The Clinical Crisis Management (a specific version of the Crisis Resource Management already developed for the airplane crews and for many other professional fields) interested first of all the anesthesiologists as the specialists of the emergency medicine, but nowadays it should widen its influence on all the hospital crews. In fact the crisis response cannot but be an organized team response. Generally considered as acute and not prevented problems needing a very fast solution to avoid very negative outcomes, the clinical crises may be very heterogeneous coming for example from an intra moenia cardiac arrest (a very typical kind of a pure clinical crisis) to the management of an exanguinating patient refusing blood transfusions for a religious purpose (a kind of medico-legal crisis quite common in Italy).
A new branch of the forensic medicine deals nowadays with global Healthcare systems organization and can exploit its traditional background about ex-post judicial analyses on clinical malpractice cases to optimize the Healthcare systems evolution, to lead the SVM and to prevent future clinical mistakes. To do this, the forensic medicine must intensively cooperate with other clinical and non-clinical branches. The contribution from this kind of forensic medicine can help to establish real evidence-based SVM projects. Programming and executing failures about the Risk and the Crisis Management are in fact autonomous sources for clinical malpractice and for clinical malpractice claims. As written above, also a clinical malpractice claim is a crisis to be managed at best (III class clinical crisis). A simple theoretical model to describe the Malpractice Claim Risk in individual cases assumes the MCR as a function of the Negative Outcome measure: MCR = k x NO, where

  1. NO = Expected Clinical Outcome (ECO) - Reached Clinical Outcome (RCO)
  2. k is a patient-linked variable = Social Network Effect (SNE) + Experience-linked Anger (EA)
  3. ECO is influenced by the patient Personal Technical Knowledge (PTK)
  4. PTK = 1 = Good PTK + Bad PTK
  5. Bad PTK directly correlates with ECO and with MCR
  6. Good PTK inversely correlates with ECO and with MCR.

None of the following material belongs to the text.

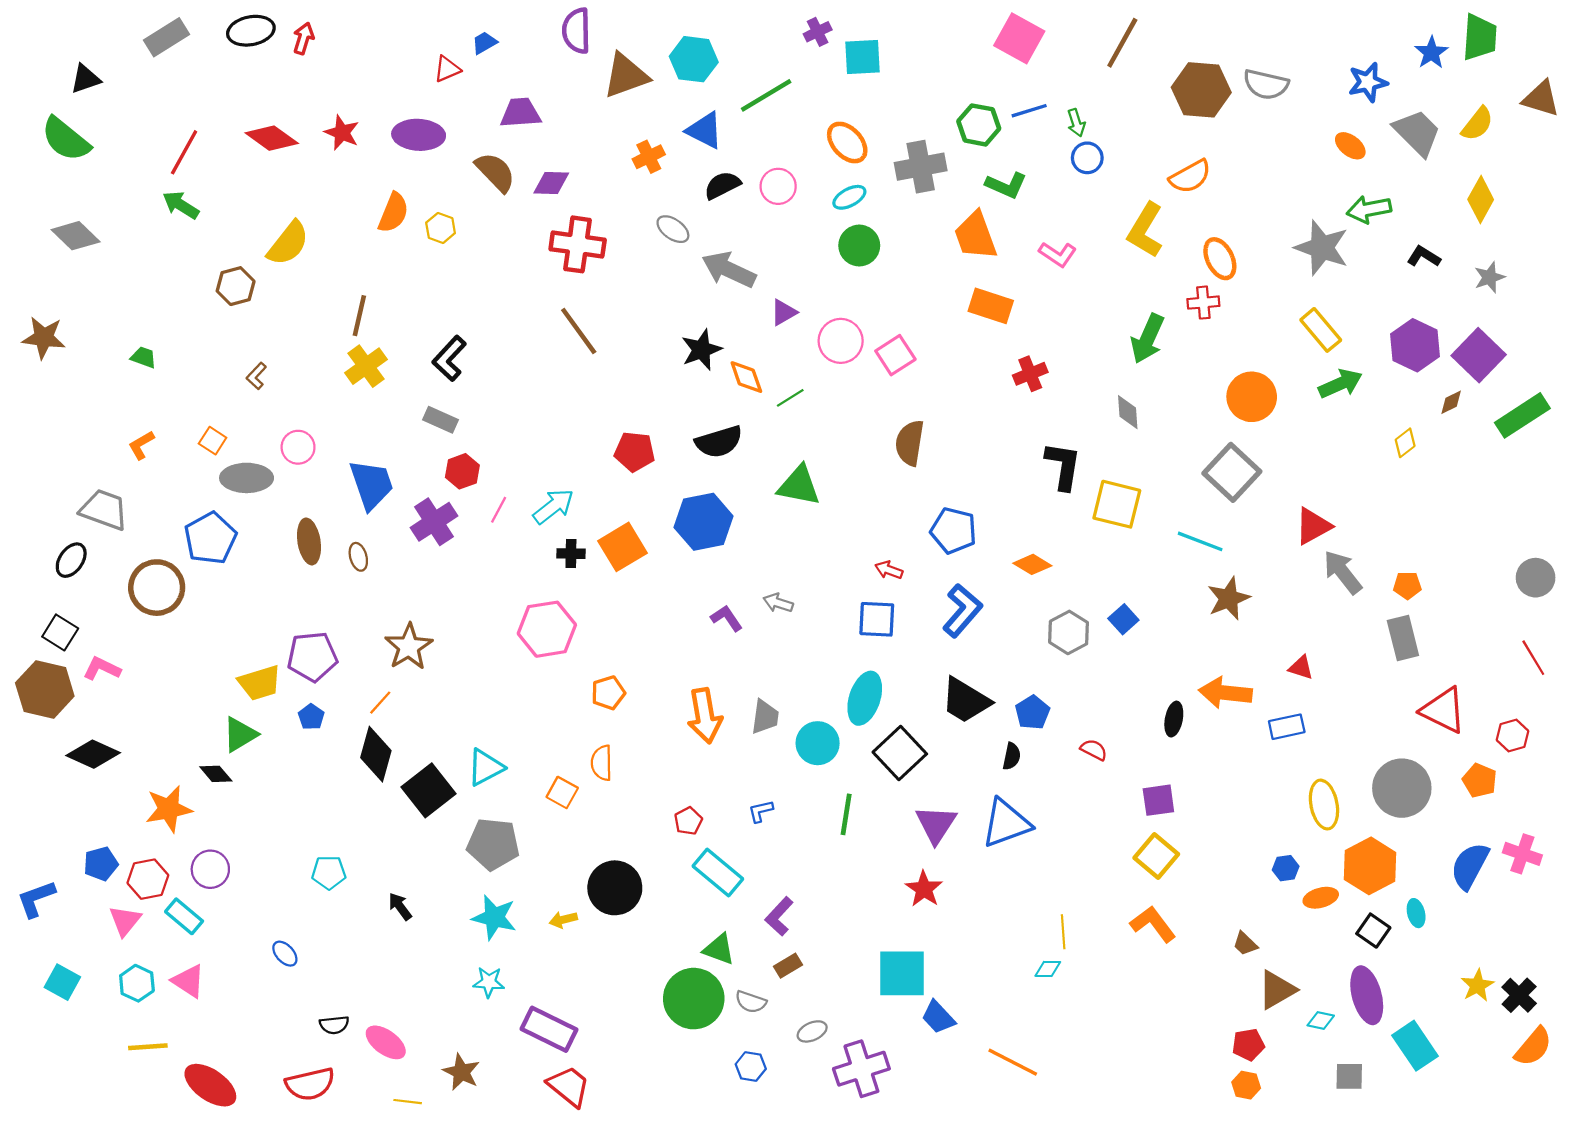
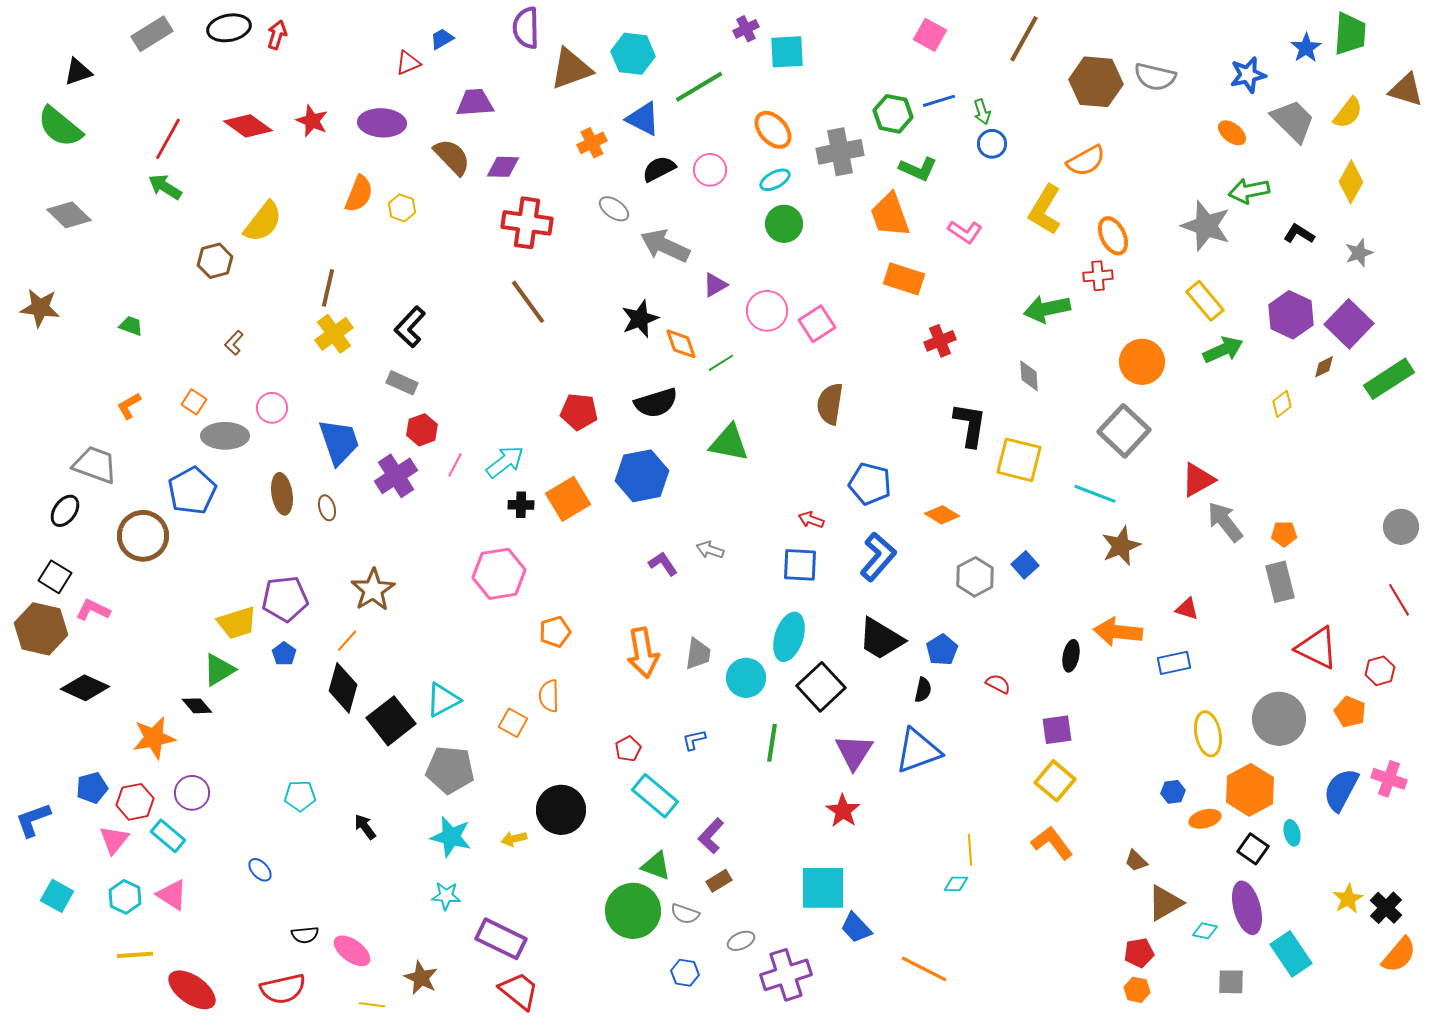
pink square: (1019, 38) -> (930, 35), size x0.7
green arrow: (1148, 339) -> (1047, 309), turned 54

According to this model, after the NO production the MCR can be still partially managed working on the patient-linked k variable and above all working on the EA. Professional psychologists can manage such crises at best and therefore they must be always present inside a virtuous Healthcare system. Professional psychologists may also run at best all the precious Alternative Dispute Resolutions pathways. On the contrary, specialized lawyers will manage at best all the judicial disputes about medical malpractice. Specialized forensic pathologists will be in turn useful for the ADR attempts and necessary for the judicial proceedings.
Shifting from a singular perspective to an epidemiological one, the cumulative MRC per year is another main label for a HRO and it will influence the concrete chances for a certain hospital to find and to maintain a good insurance coverage. Specialized insurance brokers are always needed to tailor the best insurance coverage for Healthcare systems.

For a certain hospital, the cumulative MCR directly correlates with the gap between the Best Hospital Care (BHC = 10/10 HPC + 10/10 TE + 10/10 E + 10/10 SVM) and the Current Hospital Care (CHC = x/10 HPC + x/10 TE + x/10 E + x/10 SVM). An excellent Healthcare system shows a Hospital Care gap very close to zero, while an accountable Healthcare system (made up by Accountable Care Organizations) is an excellent system that can publicly certify all its performance virtues.